Impetus: the Arizona Diamondbacks and San Diego Padres announce and unveil new jerseys debuting in the 2016 season
I get it. Ultimately, running a baseball team is a business, which is oldest excuse in the book when it comes to justifying absolutely anything that a team does, from fluctuating ticket costs, trading away popular marquee players, to unveiling a parade of new and alternate uniforms in order to sell more shit and make more money.
However, as it pertains to uniforms, it gets to a point where the pursuit of making money begins to possibly interfere with another, also important business strategy: strengthening of brand. When the Diamondbacks have five available baseball caps with three different logos, somewhere along the line it becomes murky of what might actually be the team’s logo. When the Padres where white and yellow on Thursday, brown on Friday and then blue Navy camo on Sunday, and then immediately hit the road and get back into road gray for Monday, it’s puzzling to believe that they’re all the same team.
Given the fact that official NewEra caps range anywhere from $25-35 for the things players wear, and jerseys from Majestic are like $99 for replicas, much less $200+ for authentic ones, I have a hard time believing that any kid not the offspring of GEICO or ExxonMobil executives are going to get their hands on more than a single set out of the 75+ possible combination of jersey+ballcaps.
I get it. People do indeed like options, and simply having a large array of options does increase the likelihood that someone will buy something, but the purist snob in me has a hard time believing in the validity of someone’s fandom that bothers to get anything other than the standard home white or road gray, and the cap that was the lone option prior to 2003, when presumably the explosion of options came to fruition.
The harsh reality is that as it pertains to the Diamondbacks and the Padres, neither of these unveilings are really going to help, given the fact that both teams are coming off of abysmal 2015 campaigns, and at least to this point, have shown little reason to believe that 2016 will be any better.* Nothing sells merch better than winning baseball games, and with both teams looking as weak now on paper as they finished the previous season, wins aren’t going to be that frequent, and the availability of merch at the team stores will likely reflect such.
*Not to mention, with 2016 being an even-numbered year, there’s little reason to believe that the fucking San Francisco Giants are going to win it all again, despite my utter revulsion to that thought
Ultimately, both the Diamondbacks and Padres need to stop worrying about superficial crap like moving merchandise and giving people options, and should probably focus on bettering their rosters and trying to win baseball games. Teams like the Royals, Athletics, Dodgers and even the loathsome Orioles are less egregiously excessive with their uniforms and cap options, are more traditional in design with classic script logos, and go with the tried-and-true methodology for team name on home whites, and city name on road grays.

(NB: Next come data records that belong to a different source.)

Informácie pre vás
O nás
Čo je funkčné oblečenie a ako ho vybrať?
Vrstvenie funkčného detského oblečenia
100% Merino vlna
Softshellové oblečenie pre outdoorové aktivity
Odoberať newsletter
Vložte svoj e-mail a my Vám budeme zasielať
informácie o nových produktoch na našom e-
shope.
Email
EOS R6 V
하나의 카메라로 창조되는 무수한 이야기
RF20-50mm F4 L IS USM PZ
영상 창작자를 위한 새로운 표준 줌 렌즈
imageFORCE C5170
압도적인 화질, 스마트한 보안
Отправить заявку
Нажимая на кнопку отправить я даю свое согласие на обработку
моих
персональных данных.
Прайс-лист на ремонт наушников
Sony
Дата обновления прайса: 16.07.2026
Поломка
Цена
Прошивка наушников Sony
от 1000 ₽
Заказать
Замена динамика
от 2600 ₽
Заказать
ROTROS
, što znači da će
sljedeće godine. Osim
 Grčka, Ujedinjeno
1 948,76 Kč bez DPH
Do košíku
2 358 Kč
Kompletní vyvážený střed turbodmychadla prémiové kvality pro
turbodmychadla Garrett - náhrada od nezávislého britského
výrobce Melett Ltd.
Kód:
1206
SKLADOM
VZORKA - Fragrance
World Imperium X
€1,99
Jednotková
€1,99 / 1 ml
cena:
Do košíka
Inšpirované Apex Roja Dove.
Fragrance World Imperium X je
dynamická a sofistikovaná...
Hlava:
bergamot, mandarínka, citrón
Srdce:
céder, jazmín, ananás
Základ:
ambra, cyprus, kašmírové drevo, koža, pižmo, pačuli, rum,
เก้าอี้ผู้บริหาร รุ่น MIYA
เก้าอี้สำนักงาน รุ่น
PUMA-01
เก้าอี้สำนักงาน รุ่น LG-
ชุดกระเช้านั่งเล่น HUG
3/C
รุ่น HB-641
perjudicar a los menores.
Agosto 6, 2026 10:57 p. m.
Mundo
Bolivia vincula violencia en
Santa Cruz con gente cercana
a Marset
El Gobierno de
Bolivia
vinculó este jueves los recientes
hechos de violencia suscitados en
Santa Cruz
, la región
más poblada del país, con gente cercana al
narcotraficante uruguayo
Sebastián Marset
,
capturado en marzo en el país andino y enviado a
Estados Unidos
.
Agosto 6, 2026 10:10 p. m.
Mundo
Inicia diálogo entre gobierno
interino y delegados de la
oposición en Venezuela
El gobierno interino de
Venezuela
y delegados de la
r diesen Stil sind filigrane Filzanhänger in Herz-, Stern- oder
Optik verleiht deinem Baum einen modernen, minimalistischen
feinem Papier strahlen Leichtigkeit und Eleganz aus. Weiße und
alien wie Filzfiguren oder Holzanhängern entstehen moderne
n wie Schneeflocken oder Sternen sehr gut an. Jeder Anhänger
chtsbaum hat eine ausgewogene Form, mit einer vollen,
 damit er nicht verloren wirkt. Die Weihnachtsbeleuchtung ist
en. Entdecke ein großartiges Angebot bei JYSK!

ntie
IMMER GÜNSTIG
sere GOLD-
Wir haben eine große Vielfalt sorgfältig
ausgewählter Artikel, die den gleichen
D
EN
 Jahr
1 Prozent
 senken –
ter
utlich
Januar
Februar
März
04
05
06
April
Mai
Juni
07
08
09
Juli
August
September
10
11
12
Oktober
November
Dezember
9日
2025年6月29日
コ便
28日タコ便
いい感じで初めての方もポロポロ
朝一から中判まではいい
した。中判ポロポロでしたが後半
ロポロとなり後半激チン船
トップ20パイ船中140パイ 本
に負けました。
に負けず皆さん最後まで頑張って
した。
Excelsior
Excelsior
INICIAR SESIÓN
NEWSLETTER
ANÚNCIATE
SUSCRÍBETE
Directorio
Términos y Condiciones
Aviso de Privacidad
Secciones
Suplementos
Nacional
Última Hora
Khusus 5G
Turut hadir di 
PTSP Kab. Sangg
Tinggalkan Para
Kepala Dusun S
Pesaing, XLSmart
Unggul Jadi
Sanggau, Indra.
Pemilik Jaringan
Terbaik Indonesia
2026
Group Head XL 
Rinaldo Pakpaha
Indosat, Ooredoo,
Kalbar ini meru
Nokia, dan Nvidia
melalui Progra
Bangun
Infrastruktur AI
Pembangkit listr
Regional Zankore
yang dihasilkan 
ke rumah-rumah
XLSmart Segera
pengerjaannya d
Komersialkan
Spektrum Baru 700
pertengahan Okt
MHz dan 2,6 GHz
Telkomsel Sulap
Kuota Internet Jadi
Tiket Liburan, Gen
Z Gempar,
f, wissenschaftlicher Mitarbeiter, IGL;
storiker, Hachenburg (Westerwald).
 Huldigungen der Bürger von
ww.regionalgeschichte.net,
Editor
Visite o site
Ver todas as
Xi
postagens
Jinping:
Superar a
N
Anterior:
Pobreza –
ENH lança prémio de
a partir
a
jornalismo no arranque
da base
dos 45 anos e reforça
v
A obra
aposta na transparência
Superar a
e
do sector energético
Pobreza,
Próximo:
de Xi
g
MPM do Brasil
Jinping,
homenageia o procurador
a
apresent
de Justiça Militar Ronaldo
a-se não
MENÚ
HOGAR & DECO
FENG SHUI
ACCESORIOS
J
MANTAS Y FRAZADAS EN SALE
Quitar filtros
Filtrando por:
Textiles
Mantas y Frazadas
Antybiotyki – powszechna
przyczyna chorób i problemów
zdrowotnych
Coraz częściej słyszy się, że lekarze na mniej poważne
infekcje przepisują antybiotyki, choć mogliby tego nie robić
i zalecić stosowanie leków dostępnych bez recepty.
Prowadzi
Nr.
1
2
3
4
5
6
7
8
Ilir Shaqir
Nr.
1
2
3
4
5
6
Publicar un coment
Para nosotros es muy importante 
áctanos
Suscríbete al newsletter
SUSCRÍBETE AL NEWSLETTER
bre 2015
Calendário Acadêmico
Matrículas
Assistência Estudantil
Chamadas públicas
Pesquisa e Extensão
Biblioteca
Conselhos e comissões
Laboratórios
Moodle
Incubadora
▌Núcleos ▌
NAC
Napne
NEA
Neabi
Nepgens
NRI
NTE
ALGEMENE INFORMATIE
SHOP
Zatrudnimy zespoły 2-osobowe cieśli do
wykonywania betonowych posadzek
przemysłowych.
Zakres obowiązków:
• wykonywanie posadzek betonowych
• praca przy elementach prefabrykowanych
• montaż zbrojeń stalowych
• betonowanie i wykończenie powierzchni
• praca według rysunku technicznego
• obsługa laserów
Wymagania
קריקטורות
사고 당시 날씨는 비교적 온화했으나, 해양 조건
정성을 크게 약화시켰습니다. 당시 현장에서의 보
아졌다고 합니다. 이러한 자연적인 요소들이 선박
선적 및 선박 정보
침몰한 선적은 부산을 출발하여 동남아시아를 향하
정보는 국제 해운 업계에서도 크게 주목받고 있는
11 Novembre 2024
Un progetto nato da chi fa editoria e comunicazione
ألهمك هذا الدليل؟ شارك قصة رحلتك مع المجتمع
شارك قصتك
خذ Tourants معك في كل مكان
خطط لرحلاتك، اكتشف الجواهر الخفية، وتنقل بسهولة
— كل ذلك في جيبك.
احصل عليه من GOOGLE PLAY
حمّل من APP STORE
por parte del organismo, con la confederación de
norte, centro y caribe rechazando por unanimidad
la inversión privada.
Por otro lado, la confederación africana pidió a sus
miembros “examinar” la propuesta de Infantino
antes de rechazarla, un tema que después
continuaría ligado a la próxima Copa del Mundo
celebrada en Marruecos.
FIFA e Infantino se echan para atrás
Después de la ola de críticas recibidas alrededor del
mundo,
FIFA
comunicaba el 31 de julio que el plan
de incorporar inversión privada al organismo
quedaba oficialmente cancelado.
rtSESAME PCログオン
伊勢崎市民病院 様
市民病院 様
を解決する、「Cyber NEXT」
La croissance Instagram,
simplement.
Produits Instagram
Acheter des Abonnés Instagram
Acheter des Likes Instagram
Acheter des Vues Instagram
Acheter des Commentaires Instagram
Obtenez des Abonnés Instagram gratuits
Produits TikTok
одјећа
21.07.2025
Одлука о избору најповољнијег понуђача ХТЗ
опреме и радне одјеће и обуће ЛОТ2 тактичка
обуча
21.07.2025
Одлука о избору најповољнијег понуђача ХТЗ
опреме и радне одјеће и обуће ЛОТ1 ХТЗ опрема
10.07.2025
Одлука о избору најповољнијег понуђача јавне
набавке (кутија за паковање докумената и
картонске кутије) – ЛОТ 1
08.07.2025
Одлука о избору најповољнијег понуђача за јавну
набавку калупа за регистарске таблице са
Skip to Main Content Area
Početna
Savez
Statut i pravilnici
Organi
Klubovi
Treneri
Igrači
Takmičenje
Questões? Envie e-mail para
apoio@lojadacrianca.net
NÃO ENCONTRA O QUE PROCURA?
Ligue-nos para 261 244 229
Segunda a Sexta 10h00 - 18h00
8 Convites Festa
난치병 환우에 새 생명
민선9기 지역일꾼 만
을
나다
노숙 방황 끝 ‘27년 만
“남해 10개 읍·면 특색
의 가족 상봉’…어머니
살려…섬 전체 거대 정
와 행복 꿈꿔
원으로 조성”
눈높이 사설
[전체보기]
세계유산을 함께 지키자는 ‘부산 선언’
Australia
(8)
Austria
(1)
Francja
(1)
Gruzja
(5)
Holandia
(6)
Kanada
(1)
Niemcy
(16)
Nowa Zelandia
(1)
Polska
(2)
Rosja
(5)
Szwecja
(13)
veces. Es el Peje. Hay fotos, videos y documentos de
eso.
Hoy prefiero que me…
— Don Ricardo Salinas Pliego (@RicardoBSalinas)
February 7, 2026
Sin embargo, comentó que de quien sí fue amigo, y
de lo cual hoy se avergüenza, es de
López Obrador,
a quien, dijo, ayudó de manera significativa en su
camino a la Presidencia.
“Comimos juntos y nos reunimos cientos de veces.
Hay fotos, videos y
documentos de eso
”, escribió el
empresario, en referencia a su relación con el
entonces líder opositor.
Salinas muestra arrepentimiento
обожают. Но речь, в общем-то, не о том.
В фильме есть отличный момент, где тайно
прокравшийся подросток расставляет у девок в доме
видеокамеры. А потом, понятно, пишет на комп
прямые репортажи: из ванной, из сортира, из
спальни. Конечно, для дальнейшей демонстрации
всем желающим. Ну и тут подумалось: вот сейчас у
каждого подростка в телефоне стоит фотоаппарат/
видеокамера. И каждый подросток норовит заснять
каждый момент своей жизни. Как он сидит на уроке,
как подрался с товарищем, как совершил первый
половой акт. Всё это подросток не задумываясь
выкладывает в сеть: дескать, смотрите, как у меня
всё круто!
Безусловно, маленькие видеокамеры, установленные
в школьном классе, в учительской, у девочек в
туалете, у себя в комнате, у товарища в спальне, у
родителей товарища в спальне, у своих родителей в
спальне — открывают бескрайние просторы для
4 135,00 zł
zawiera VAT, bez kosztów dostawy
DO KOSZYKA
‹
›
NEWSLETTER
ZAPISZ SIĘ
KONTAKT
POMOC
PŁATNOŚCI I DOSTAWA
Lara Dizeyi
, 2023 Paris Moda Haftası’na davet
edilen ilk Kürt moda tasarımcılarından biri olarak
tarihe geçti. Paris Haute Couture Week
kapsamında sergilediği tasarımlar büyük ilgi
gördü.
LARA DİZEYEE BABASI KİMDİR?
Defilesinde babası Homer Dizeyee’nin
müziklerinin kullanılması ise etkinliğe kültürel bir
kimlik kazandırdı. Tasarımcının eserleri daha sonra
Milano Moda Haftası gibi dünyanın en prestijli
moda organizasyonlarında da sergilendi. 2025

Coincidentally, those four teams I would consider to be some of the best uniforms in MLB. There are a few other teams that warrant some mention for simplicity, like the Angels, Phillies, Cardinals and Rays, but they’re a little too simplistic, utilizing the same logo for both home and away jerseys. Come on, not every noob is going to automatically know where you guys are from!
Ultimately, what this boiling down to is the fact that every team is better than the Diamondbacks and Padres, when it comes to simplifying things and not being too excessive with their identity and obsessing over merch sales.
However, if you want the undisputed strongest brand, possibly in all of sports, it really might just be the New York Yankees, whom have basically never changed anything, almost ever. Home whites, road grays, the same cap for all games. I’m pretty sure they’re the only team in MLB without an alternate uniform, although they have busted out playing in practice duds in sparse occasions. The fact of the matter is that through consistency and simplicity, the Yankees, love them or hate them, have essentially reinforced themselves into one of, if not the, strongest identity in all of professional sport. The may not win the World Series every year, like they basically did at the turn of the 90s-00s, but they’re undoubtedly the best uniforms in baseball.